--- Work required ---
Check the records below line by line for the string "title". Give the number of lines that contain it and nothing else.

[Rendered page images]
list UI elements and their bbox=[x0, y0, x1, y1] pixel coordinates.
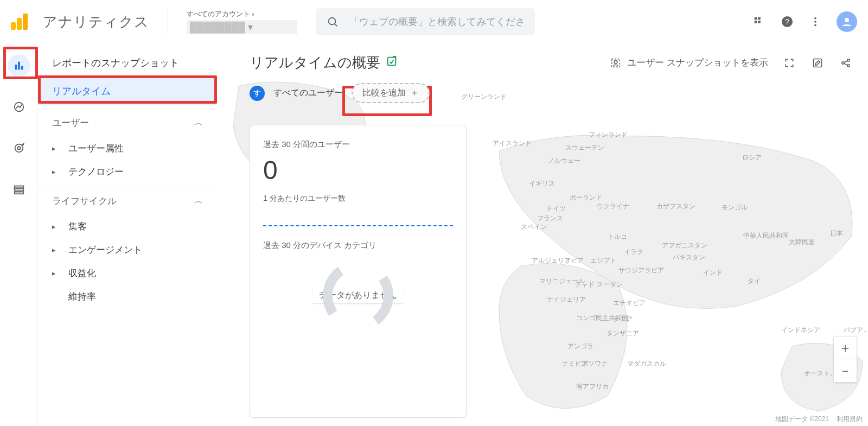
search-input[interactable] bbox=[349, 16, 525, 28]
explore-icon[interactable] bbox=[8, 96, 30, 118]
verified-icon bbox=[386, 54, 398, 71]
sidebar-group-label: ユーザー bbox=[52, 117, 89, 129]
main-header: リアルタイムの概要 ユーザー スナップショットを表示 bbox=[217, 43, 868, 78]
snapshot-button-label: ユーザー スナップショットを表示 bbox=[627, 56, 768, 69]
divider bbox=[168, 9, 168, 35]
sidebar: レポートのスナップショット リアルタイム ユーザー ︿ ▸ ユーザー属性 ▸ テ… bbox=[38, 43, 217, 426]
add-comparison-label: 比較を追加 bbox=[362, 87, 406, 99]
card-device-title: 過去 30 分のデバイス カテゴリ bbox=[263, 240, 453, 251]
sidebar-item-label: 維持率 bbox=[68, 290, 96, 303]
top-header: アナリティクス すべてのアカウント › ████████ ? bbox=[0, 0, 868, 43]
sidebar-item-label: ユーザー属性 bbox=[68, 142, 124, 155]
map-attribution: 地図データ ©2021 利用規約 bbox=[775, 415, 863, 424]
svg-point-10 bbox=[814, 24, 816, 27]
sidebar-item-snapshot[interactable]: レポートのスナップショット bbox=[38, 49, 217, 77]
caret-right-icon: ▸ bbox=[52, 168, 60, 176]
card-per-minute-label: 1 分あたりのユーザー数 bbox=[263, 194, 453, 204]
svg-rect-12 bbox=[15, 65, 17, 69]
header-actions: ? bbox=[752, 11, 857, 32]
svg-point-24 bbox=[615, 60, 618, 63]
card-value: 0 bbox=[263, 155, 453, 185]
sidebar-item-label: 集客 bbox=[68, 220, 87, 233]
svg-rect-14 bbox=[21, 66, 23, 69]
svg-rect-20 bbox=[14, 189, 23, 191]
sidebar-item-label: 収益化 bbox=[68, 267, 96, 279]
sidebar-item-engagement[interactable]: ▸ エンゲージメント bbox=[38, 238, 217, 262]
map-attribution-text: 地図データ ©2021 bbox=[775, 415, 829, 424]
sidebar-item-technology[interactable]: ▸ テクノロジー bbox=[38, 160, 217, 183]
svg-point-17 bbox=[17, 147, 21, 150]
chevron-up-icon: ︿ bbox=[194, 117, 203, 129]
product-name: アナリティクス bbox=[43, 12, 149, 31]
svg-rect-13 bbox=[18, 62, 20, 70]
svg-line-1 bbox=[335, 24, 337, 26]
caret-right-icon: ▸ bbox=[52, 144, 60, 152]
sidebar-group-lifecycle[interactable]: ライフサイクル ︿ bbox=[38, 187, 217, 215]
configure-icon[interactable] bbox=[8, 178, 30, 201]
nav-rail bbox=[0, 43, 38, 426]
sidebar-item-acquisition[interactable]: ▸ 集客 bbox=[38, 215, 217, 238]
reports-icon[interactable] bbox=[8, 54, 30, 77]
svg-rect-5 bbox=[758, 21, 761, 23]
edit-icon[interactable] bbox=[810, 56, 825, 70]
avatar[interactable] bbox=[837, 11, 857, 32]
caret-right-icon: ▸ bbox=[52, 246, 60, 254]
zoom-out-button[interactable]: － bbox=[834, 359, 857, 382]
main-content: グリーンランドアイスランドフィンランドスウェーデンノルウェーイギリスポーランドロ… bbox=[217, 43, 868, 426]
search-box[interactable] bbox=[316, 8, 535, 35]
chevron-up-icon: ︿ bbox=[194, 195, 203, 207]
sidebar-item-label: レポートのスナップショット bbox=[52, 56, 179, 69]
caret-right-icon: ▸ bbox=[52, 269, 60, 277]
share-icon[interactable] bbox=[839, 56, 853, 70]
svg-rect-2 bbox=[755, 17, 757, 20]
sidebar-item-monetization[interactable]: ▸ 収益化 bbox=[38, 262, 217, 285]
svg-rect-25 bbox=[814, 59, 822, 67]
svg-point-8 bbox=[814, 17, 816, 20]
add-comparison-button[interactable]: 比較を追加 ＋ bbox=[352, 83, 430, 103]
sidebar-group-label: ライフサイクル bbox=[52, 195, 117, 207]
svg-line-30 bbox=[844, 63, 848, 65]
account-breadcrumb: すべてのアカウント › bbox=[187, 9, 297, 19]
account-name: ████████ bbox=[187, 20, 297, 34]
svg-text:?: ? bbox=[785, 17, 789, 26]
svg-rect-3 bbox=[758, 17, 761, 20]
card-title: 過去 30 分間のユーザー bbox=[263, 139, 453, 150]
help-icon[interactable]: ? bbox=[780, 15, 794, 29]
sidebar-item-realtime[interactable]: リアルタイム bbox=[38, 77, 217, 105]
page-title: リアルタイムの概要 bbox=[250, 53, 398, 72]
sidebar-group-user[interactable]: ユーザー ︿ bbox=[38, 109, 217, 137]
account-picker[interactable]: すべてのアカウント › ████████ bbox=[177, 9, 307, 34]
donut-chart-icon bbox=[317, 255, 399, 337]
svg-rect-4 bbox=[755, 21, 757, 23]
svg-line-29 bbox=[844, 60, 848, 62]
analytics-logo bbox=[11, 14, 28, 30]
user-snapshot-button[interactable]: ユーザー スナップショットを表示 bbox=[610, 56, 768, 69]
advertising-icon[interactable] bbox=[8, 137, 30, 160]
map-terms-link[interactable]: 利用規約 bbox=[837, 415, 863, 424]
segment-badge: す bbox=[250, 86, 265, 101]
sidebar-item-retention[interactable]: ▸ 維持率 bbox=[38, 285, 217, 308]
fullscreen-icon[interactable] bbox=[782, 56, 796, 70]
svg-point-9 bbox=[814, 21, 816, 23]
title-actions: ユーザー スナップショットを表示 bbox=[610, 56, 853, 70]
device-donut: データがありません bbox=[263, 260, 453, 303]
sidebar-item-label: テクノロジー bbox=[68, 166, 124, 178]
realtime-card: 過去 30 分間のユーザー 0 1 分あたりのユーザー数 過去 30 分のデバイ… bbox=[250, 125, 467, 418]
svg-point-11 bbox=[845, 18, 849, 22]
svg-rect-21 bbox=[14, 192, 23, 194]
caret-right-icon: ▸ bbox=[52, 222, 60, 231]
segment-row: す すべてのユーザー 比較を追加 ＋ bbox=[217, 78, 868, 109]
zoom-in-button[interactable]: ＋ bbox=[834, 336, 857, 359]
map-zoom-control: ＋ － bbox=[833, 336, 857, 383]
svg-point-16 bbox=[15, 144, 23, 152]
svg-rect-22 bbox=[388, 58, 396, 66]
more-icon[interactable] bbox=[808, 15, 822, 29]
sidebar-item-label: リアルタイム bbox=[52, 85, 111, 98]
plus-icon: ＋ bbox=[410, 87, 419, 99]
sidebar-item-label: エンゲージメント bbox=[68, 244, 142, 256]
segment-all-users[interactable]: すべてのユーザー bbox=[273, 87, 343, 99]
sidebar-item-user-attributes[interactable]: ▸ ユーザー属性 bbox=[38, 137, 217, 160]
sparkline-placeholder bbox=[263, 225, 453, 226]
apps-icon[interactable] bbox=[752, 15, 766, 29]
svg-rect-19 bbox=[14, 186, 23, 188]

--- Response area ---
4